Large-Scale Study of Temporal Shift in Health Insurance Claims

Most machine learning models for predicting clinical outcomes are developed using historical data. Yet, even if these models are deployed in the near future, dataset shift over time may result in less than ideal performance. To capture this phenomenon, we consider a task--that is, an outcome to be predicted at a particular time point--to be non-stationary if a historical model is no longer optimal for predicting that outcome. We build an algorithm to test for temporal shift either at the population level or within a discovered sub-population. Then, we construct a meta-algorithm to perform a retrospective scan for temporal shift on a large collection of tasks. Our algorithms enable us to perform the first comprehensive evaluation of temporal shift in healthcare to our knowledge. We create 1,010 tasks by evaluating 242 healthcare outcomes for temporal shift from 2015 to 2020 on a health insurance claims dataset. 9.7% of the tasks show temporal shifts at the population level, and 93.0% have some sub-population affected by shifts.
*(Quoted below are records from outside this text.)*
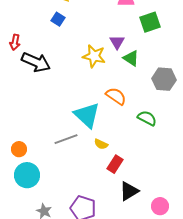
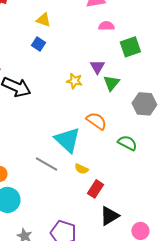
yellow star: (94, 56) -> (74, 81), size x0.7
green triangle: (131, 58) -> (111, 83), turned 36
gray line: (66, 139) -> (46, 164), turned 50

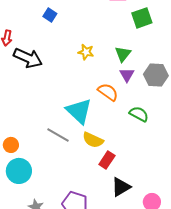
purple triangle: (97, 67) -> (127, 75), moved
yellow semicircle: (81, 169) -> (93, 140), size x1.5

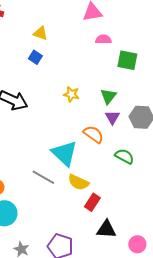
green square: (142, 18) -> (127, 60), turned 30
black triangle: (121, 187) -> (106, 229), turned 35

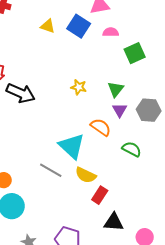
blue square: (35, 57) -> (79, 26), moved, size x1.6
green square: (127, 60) -> (135, 53), turned -35

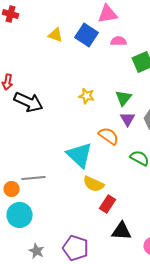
gray line: (51, 170) -> (34, 178), moved, turned -35

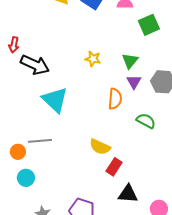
orange semicircle: (109, 136) -> (115, 99), turned 60
cyan triangle: (80, 155) -> (55, 100), moved
cyan circle: (20, 215) -> (26, 178), size x0.7

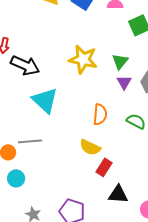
yellow star: (93, 59) -> (83, 59), size x1.8
orange semicircle: (115, 99) -> (100, 114), moved

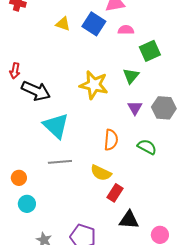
green triangle: (120, 61) -> (131, 76), moved
gray line: (30, 141) -> (60, 162), moved

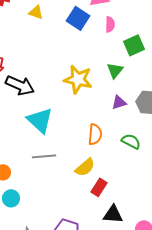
yellow triangle: (63, 24) -> (36, 12), moved
pink semicircle: (126, 30) -> (110, 24), turned 91
purple triangle: (135, 108) -> (119, 102), turned 42
yellow semicircle: (101, 173) -> (85, 167), turned -65

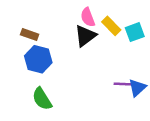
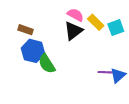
pink semicircle: (88, 17) -> (75, 15), turned 140
green semicircle: (42, 99) -> (47, 64), moved

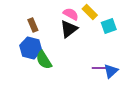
yellow rectangle: (96, 22) -> (90, 12), moved
brown rectangle: (26, 30) -> (33, 25), moved, turned 48

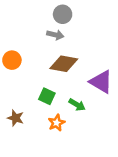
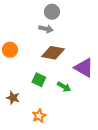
orange star: (57, 123) -> (39, 116), moved

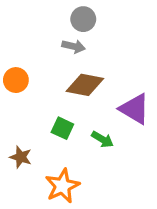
orange star: (39, 116) -> (62, 186), size x1.5

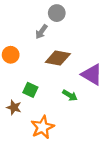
gray arrow: (74, 46) -> (41, 32), moved, turned 112
green square: (62, 128) -> (30, 90), moved

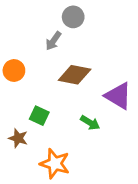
orange star: (42, 127) -> (55, 164), turned -30

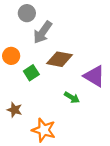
gray circle: (73, 17) -> (27, 13), moved
gray arrow: (53, 41) -> (43, 32), size x1.5
green square: (39, 116) -> (31, 73), moved, turned 32

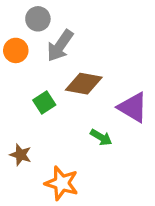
orange circle: (11, 56) -> (16, 50), moved

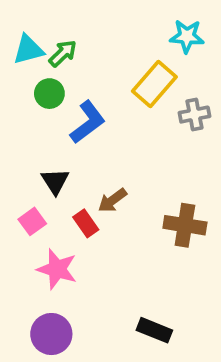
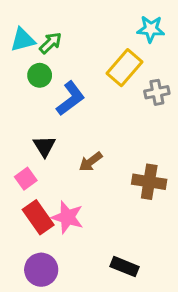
red rectangle: (86, 223) -> (38, 217), moved, size x1.5
pink star: (57, 269) -> (67, 217), moved

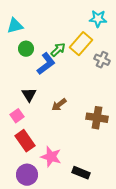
green arrow: (50, 43) -> (58, 50), moved
gray cross: (157, 92) -> (102, 60), turned 35
pink star: (67, 217) -> (51, 157), moved

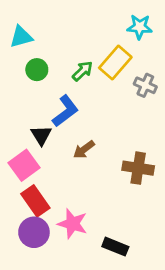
blue L-shape: (46, 64) -> (65, 111), moved
pink square: (17, 116) -> (24, 165), size x1.5
purple circle: (27, 175) -> (34, 232), moved

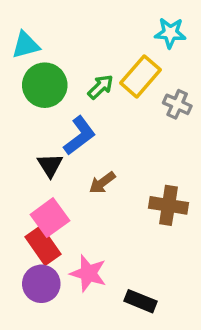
green circle: (37, 70) -> (45, 85), size x1.6
pink square: (24, 165) -> (50, 218), moved

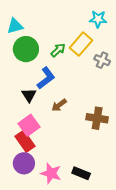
pink star: (88, 273) -> (51, 173), moved

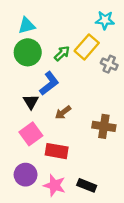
cyan triangle: (15, 26) -> (27, 26), moved
red rectangle: (25, 141) -> (57, 151), moved, turned -45

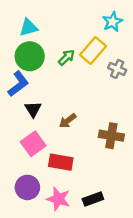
cyan star: (105, 20) -> (113, 22), turned -30
blue L-shape: (49, 83) -> (18, 84), moved
black rectangle: (87, 185) -> (93, 199), turned -42

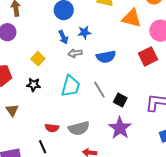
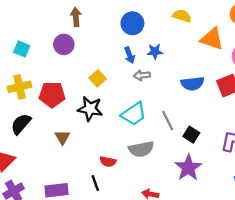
blue semicircle: (106, 57) -> (192, 84), moved
black star: (34, 85) -> (90, 109), size x1.5
cyan trapezoid: (71, 86) -> (134, 114), turned 35
gray semicircle: (79, 128) -> (141, 149), moved

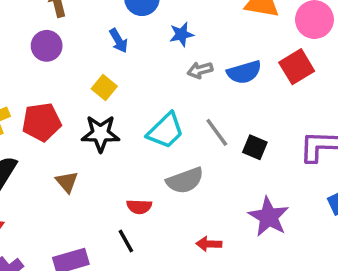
blue arrow: (130, 55) -> (119, 41), moved
gray arrow: (142, 75) -> (200, 70), moved
purple star: (188, 168) -> (269, 217), moved

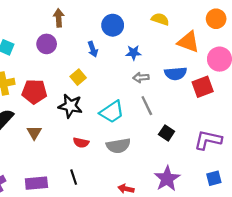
blue semicircle: (244, 72) -> (176, 73), moved
gray line: (217, 132) -> (147, 106), moved
brown triangle: (67, 182) -> (34, 133), moved
red semicircle: (139, 207) -> (81, 143), moved

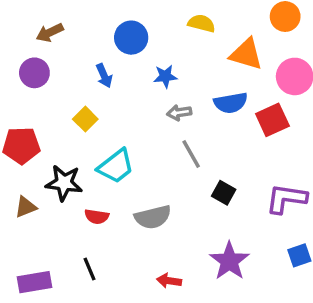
brown arrow: (59, 18) -> (50, 33), turned -108
black star: (70, 106) -> (64, 183), moved
cyan trapezoid: (112, 112) -> (116, 166), moved
brown triangle: (34, 133) -> (26, 207), turned 42

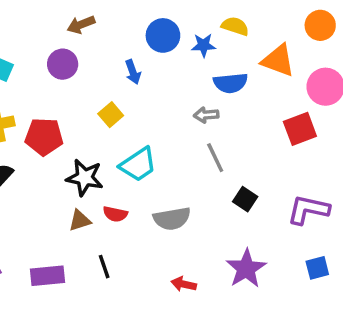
blue star: (165, 76) -> (204, 45), moved
blue semicircle: (231, 103) -> (230, 83), moved
brown triangle: (26, 207) -> (80, 220), moved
We dive into case studies to understand the clinical implications. Our analysis highlights the widespread prevalence of temporal shifts in healthcare.

Definition of prediction task and temporal shift

A prediction task is defined by the following properties:

  • Binary outcome: Does a patient have a condition, procedure, abnormal lab measurement, or some other outcome in a fixed window starting on the prediction date, e.g. in the next 90 days?
  • Features: Does a patient have a condition, procedure, abnormal lab measurement, or some other feature in a window before the prediction date? These are binary features. Continuous features, such as age, can be included as well.
  • Model family: Logistic regression, decision tree, random forest, or other type of model
  • Prediction dates in 2 time periods: The test will assess shift between the 2 time periods. For example, to assess for shift between 2019 and 2020, we can define the first of each month in 2019 to be the prediction dates in the first time period and the first of each month in 2020 to be the prediction dates in the second time period.
  • Sub-population: Assess temporal shift only for patients in the sub-population. This could be the entire population, a pre-defined sub-population, or a sub-population that is discovered by the method in our paper.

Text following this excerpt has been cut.